• **Material for this exercise**

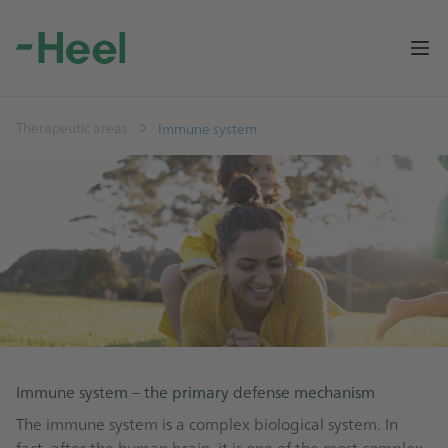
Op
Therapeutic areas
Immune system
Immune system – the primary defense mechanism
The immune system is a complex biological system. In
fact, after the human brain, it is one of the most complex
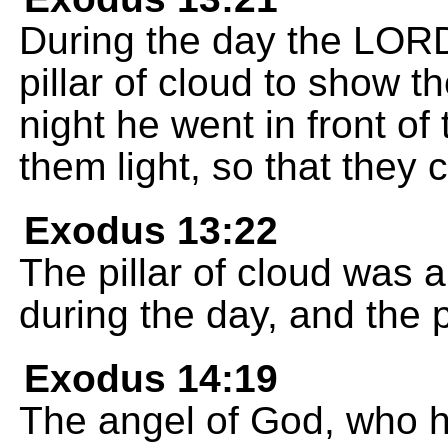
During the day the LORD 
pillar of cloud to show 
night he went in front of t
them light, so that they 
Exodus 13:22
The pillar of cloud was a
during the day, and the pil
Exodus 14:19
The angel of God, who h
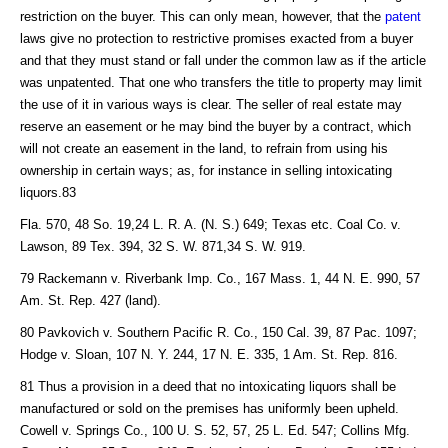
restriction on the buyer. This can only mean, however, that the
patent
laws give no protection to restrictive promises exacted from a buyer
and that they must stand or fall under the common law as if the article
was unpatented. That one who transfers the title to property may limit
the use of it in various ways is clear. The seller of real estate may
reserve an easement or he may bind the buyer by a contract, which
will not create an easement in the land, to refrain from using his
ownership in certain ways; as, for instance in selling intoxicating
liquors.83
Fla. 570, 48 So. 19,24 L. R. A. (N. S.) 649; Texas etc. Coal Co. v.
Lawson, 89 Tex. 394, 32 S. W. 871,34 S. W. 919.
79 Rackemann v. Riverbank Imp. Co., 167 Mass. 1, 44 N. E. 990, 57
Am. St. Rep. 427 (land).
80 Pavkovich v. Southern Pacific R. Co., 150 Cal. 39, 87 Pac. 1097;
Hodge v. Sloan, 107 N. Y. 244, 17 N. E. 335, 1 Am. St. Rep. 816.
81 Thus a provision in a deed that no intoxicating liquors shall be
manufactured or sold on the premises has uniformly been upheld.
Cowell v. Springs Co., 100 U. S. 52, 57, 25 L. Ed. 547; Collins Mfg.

• **Task statement**
Among the lines of the data, find every one that holds "cloud" and copy it.

• **Exercise response**
pillar of cloud to show 
The pillar of cloud was a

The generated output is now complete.